Sahel : quand la sécurité se paie au prix du sang sous l’ombre russe
L’alliance militaire avec Moscou, un pari risqué pour les juntes sahéliennes
Le Mali, le Burkina Faso et le Niger misent sur l’appui de la Russie pour sécuriser leurs territoires, présentant cette collaboration comme un tournant historique vers une autonomie stratégique. Pourtant, loin de marquer une rupture définitive avec les anciens partenaires, cette relation exclusive soulève une question cruciale : pourquoi les violences persistent-elles malgré les promesses de stabilisation ?
Des résultats militaires en demi-teinte malgré les moyens engagés
Les régimes militaires de l’Alliance des États du Sahel (AES) justifient leur pivot vers Moscou par la nécessité d’obtenir des résultats rapides contre les groupes armés. Pourtant, les faits démentent cette ambition. Malgré l’arrivée de drones, d’armes modernes et de conseillers militaires russes, les attaques terroristes restent aussi fréquentes qu’avant. Les garnisons deviennent des cibles privilégiées, les villages sont régulièrement assiégés, et des milliers de civils fuient leurs foyers, traqués par une insécurité endémique.

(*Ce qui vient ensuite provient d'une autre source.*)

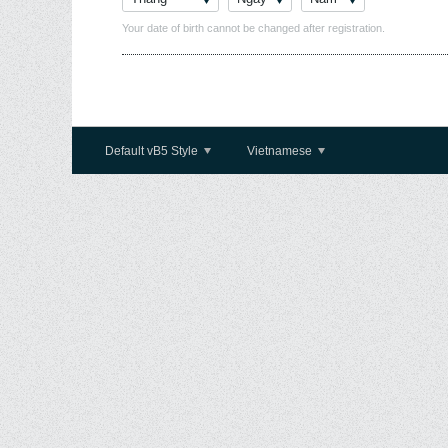
Your date of birth cannot be changed after registration.
Default vB5 Style
Vietnamese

Les dernières données disponibles révèlent une escalade tragique : en 2025, plus de 10 000 personnes ont péri dans des violences liées aux conflits armés au Mali, au Burkina Faso et au Niger. Le centre du Sahel s’impose ainsi comme l’un des épicentres mondiaux de l’instabilité, où chaque jour apporte son lot de drames.
Une crise humanitaire qui s’étend, faute de solutions durables
Au-delà des chiffres effrayants des victimes, la crise prend une ampleur sans précédent. Selon les dernières estimations, plus de cinq millions de personnes ont été contraintes de quitter leur domicile dans ces trois pays, fuyant les combats et les exactions. Les écoles ferment les unes après les autres, privant des centaines de milliers d’enfants d’éducation, tandis que les centres de santé deviennent inaccessibles dans les zones les plus exposées.
Chaque nouvelle attaque se solde par des familles brisées, des villages fantômes et des économies locales en ruine. Les populations, prises en étau entre les groupes armés et les forces de sécurité, paient un tribut humain et matériel de plus en plus lourd.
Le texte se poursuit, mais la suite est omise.